Even if this new Jodie Foster/Kate Winslet comedy/drama is a bit too theatrical for its own good, it still packs a devious punch....
Sony / 80 Minutes / 2011 / Rated R / Street Date: March 20, 2012
Roman Polanski's The Ghost Writer wasn't just a return to form for the 78-year-old filmmaker; it was a zinging tale of intrigue and corporate powerplay that was exactly the kind of old-fashioned counterprogramming 2010 needed. After stunning with his 2002 masterwork The Pianist, Polanski used the opportunity of The Ghost Writer to dabble with the very alchemy of movie magic - he utilized all his talents to weave a web of luxurious cinematic beauty that plays every drop as well today as it did two years ago.
Carnage, last year's star-studded adaptation of Yasmina Reza's acclaimed play, doesn't land with the same sort of unavoidable slam of cine-genius, but it's without question a scintillating lark of a movie, one that is indeed too cheeky and formal for its own good, but is nevertheless a daring, biting assessment of the terrors of modern culture and what it has done to parents in the post-Y2K era.
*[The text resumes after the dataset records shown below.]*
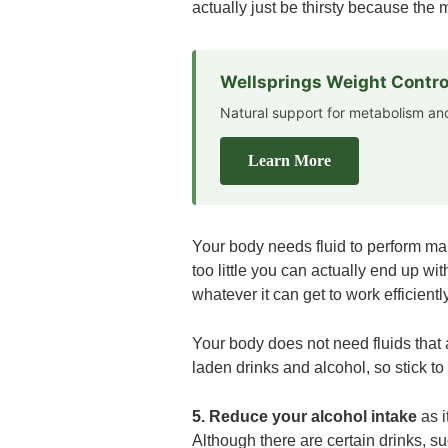
actually just be thirsty because the 
Wellsprings Weight Contro
Natural support for metabolism 
Learn More
Your body needs fluid to perform many
too little you can actually end up wit
whatever it can get to work efficiently
Your body does not need fluids that 
laden drinks and alcohol, so stick t
5. Reduce your alcohol intake
as 
Although there are certain drinks, s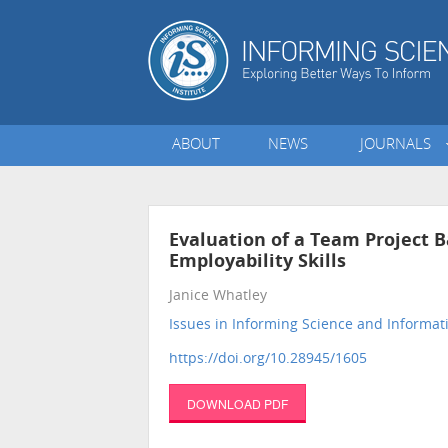
ABOUT
NEWS
JOURNALS
Evaluation of a Team Project 
Employability Skills
Janice Whatley
Issues in Informing Science and Informa
https://doi.org/10.28945/1605
DOWNLOAD PDF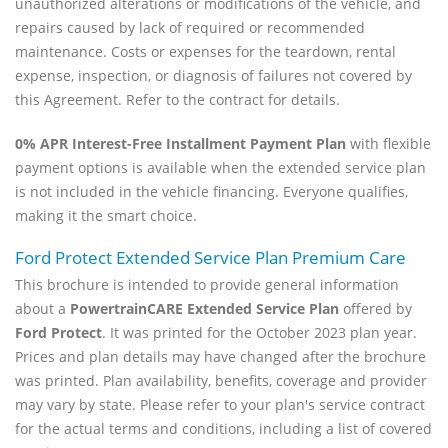
unauthorized alterations or modifications of the vehicle, and
repairs caused by lack of required or recommended
maintenance. Costs or expenses for the teardown, rental
expense, inspection, or diagnosis of failures not covered by
this Agreement. Refer to the contract for details.
0% APR Interest-Free Installment Payment Plan
with flexible
payment options is available when the extended service plan
is not included in the vehicle financing. Everyone qualifies,
making it the smart choice.
Ford Protect Extended Service Plan Premium Care
This brochure is intended to provide general information
about a
PowertrainCARE Extended Service Plan
offered by
Ford Protect
. It was printed for the October 2023 plan year.
Prices and plan details may have changed after the brochure
was printed. Plan availability, benefits, coverage and provider
may vary by state. Please refer to your plan's service contract
for the actual terms and conditions, including a list of covered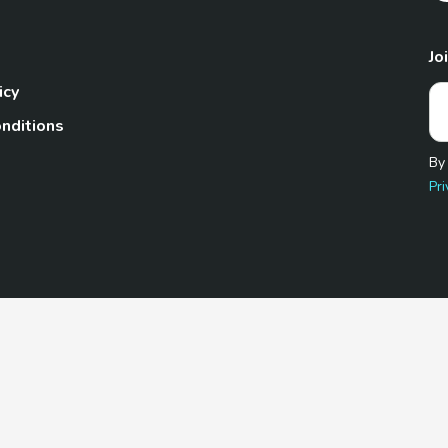
Jo
icy
nditions
By
Pri
Pet.com is a participant in the Amazon Services LLC Associates
te, we earn from qualifying purchases by linking to Amazon.com 
© 2026 TheGoodyPet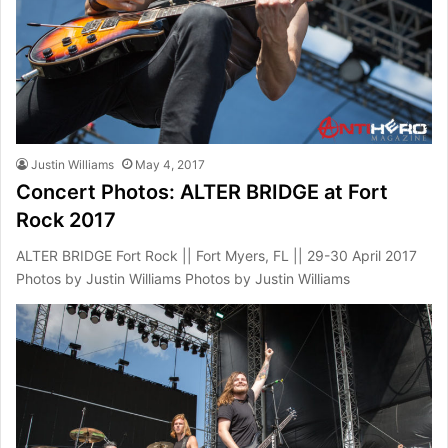
Justin Williams
May 4, 2017
Concert Photos: ALTER BRIDGE at Fort
Rock 2017
ALTER BRIDGE Fort Rock || Fort Myers, FL || 29-30 April 2017
Photos by Justin Williams Photos by Justin Williams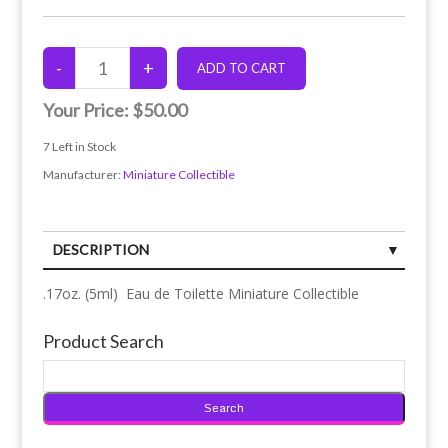
Your Price:
$50.00
7
Left in Stock
Manufacturer:
Miniature Collectible
DESCRIPTION
.17oz. (5ml) Eau de Toilette Miniature Collectible
Product Search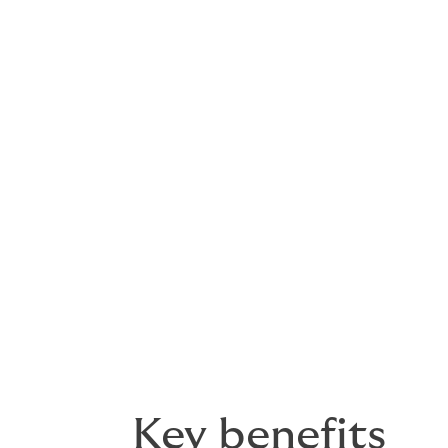
triggers.
Reduction in asset value
Protects against sharp reductions in site 
raised during transactions.
Lender loss on default
Cover where borrower default is triggered b
protect debt exposure and loan structures
Key benefits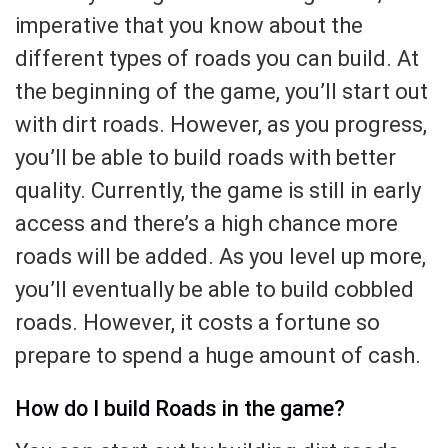
imperative that you know about the
different types of roads you can build. At
the beginning of the game, you’ll start out
with dirt roads. However, as you progress,
you’ll be able to build roads with better
quality. Currently, the game is still in early
access and there’s a high chance more
roads will be added. As you level up more,
you’ll eventually be able to build cobbled
roads. However, it costs a fortune so
prepare to spend a huge amount of cash.
How do I build Roads in the game?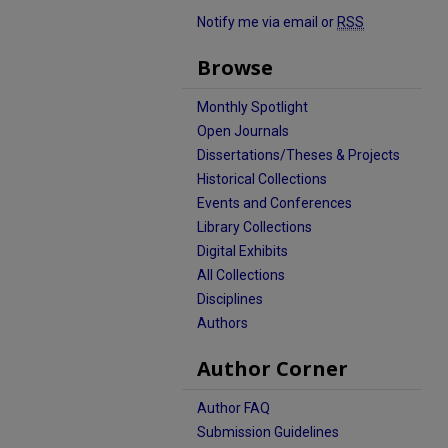
Notify me via email or
RSS
Browse
Monthly Spotlight
Open Journals
Dissertations/Theses & Projects
Historical Collections
Events and Conferences
Library Collections
Digital Exhibits
All Collections
Disciplines
Authors
Author Corner
Author FAQ
Submission Guidelines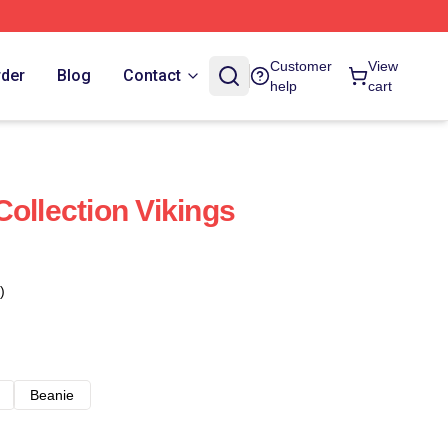
Customer
View
rder
Blog
Contact
help
cart
ollection Vikings
)
Beanie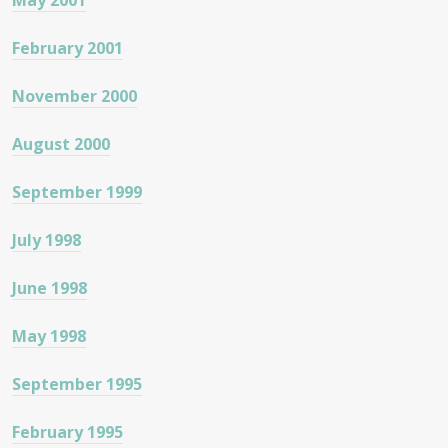
May 2001
February 2001
November 2000
August 2000
September 1999
July 1998
June 1998
May 1998
September 1995
February 1995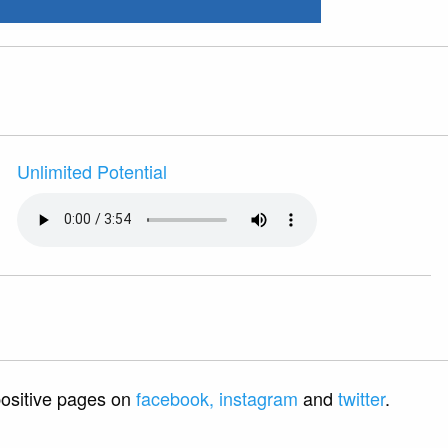
Unlimited Potential
 positive pages on
facebook,
instagram
and
twitter
.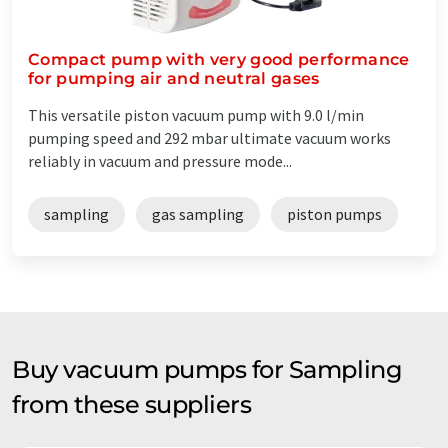
Compact pump with very good performance
for pumping air and neutral gases
This versatile piston vacuum pump with 9.0 l/min
pumping speed and 292 mbar ultimate vacuum works
reliably in vacuum and pressure mode...
sampling
gas sampling
piston pumps
Buy vacuum pumps for Sampling
from these suppliers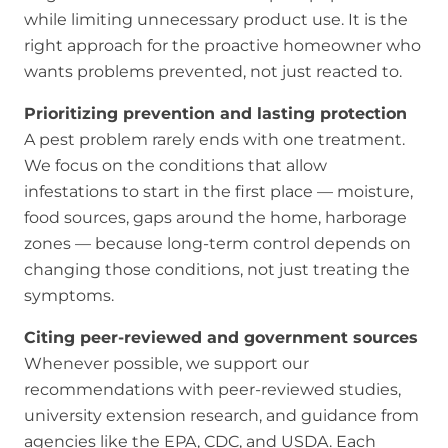
while limiting unnecessary product use. It is the
right approach for the proactive homeowner who
wants problems prevented, not just reacted to.
Prioritizing prevention and lasting protection
A pest problem rarely ends with one treatment.
We focus on the conditions that allow
infestations to start in the first place — moisture,
food sources, gaps around the home, harborage
zones — because long-term control depends on
changing those conditions, not just treating the
symptoms.
Citing peer-reviewed and government sources
Whenever possible, we support our
recommendations with peer-reviewed studies,
university extension research, and guidance from
agencies like the EPA, CDC, and USDA. Each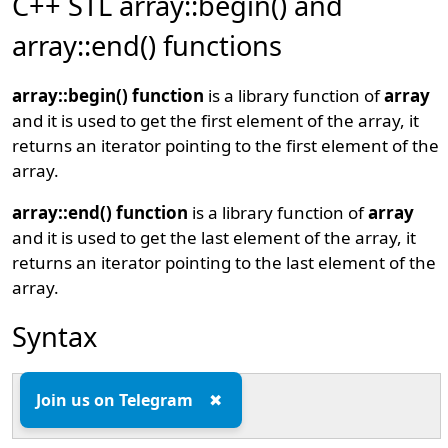
C++ STL array::begin() and
array::end() functions
array::begin() function
is a library function of
array
and it is used to get the first element of the array, it
returns an iterator pointing to the first element of the
array.
array::end() function
is a library function of
array
and it is used to get the last element of the array, it
returns an iterator pointing to the last element of the
array.
Syntax
array::begin();

Join us on Telegram
✖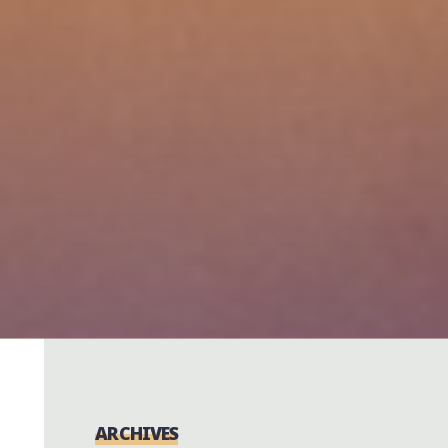
ARCHIVES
With Jodie Foster, Kate Winslet, Christoph Waltz, and John C. Reilly taking center stage in the picture, Carnage isn't short on scenery-chewing professionalism - and Roman being behind the camera definitely adds to the movie-star allure here - but Polanski doesn't just want to do a victory lap here: He has something to say.
What's fascinating, though, is that the director seems to take solace in showcasing characters who are ludicrous and almost despicable in their humorous complexity. Ostensibly, Carnage is about a kid who hits another kid with a stick at a playground, but aside from two very long shots with children in them, the entire film plays out at the home of Penelope (Foster) and Michael (Reilly) - parents of the attacked young 'un - who argue with Nancy (Winslet) and Alan (Waltz) about what they should do as parents to correct or atone for what their offspring have done to one another. Savage words are said, wars are waged, scotch is poured, and all four of them go at it.
The film is surprisingly compact (it runs eighty minutes soaking wet), but even with its fleeting intensity, Carnage unfortunately becomes a tad redundant after a while. Polanski uses the platform of Reza's play to paint a fascinating portrait of the ineptitude and often damning inanity of the modern world (especially American parents), but Carnage plays more as a mesmerizing intellectual experiment than as a full-blown film. Polanski working at 75% is still leagues above the vast majority of other filmmakers presently on the scene, but even though Carnage is a brittle blast of fire-thrower dramatic fun, compared to The Ghost Writer, it feels unfortunately fleeting, as though the appearance of its final credits immediately makes the movie that precede them seem distant and passe.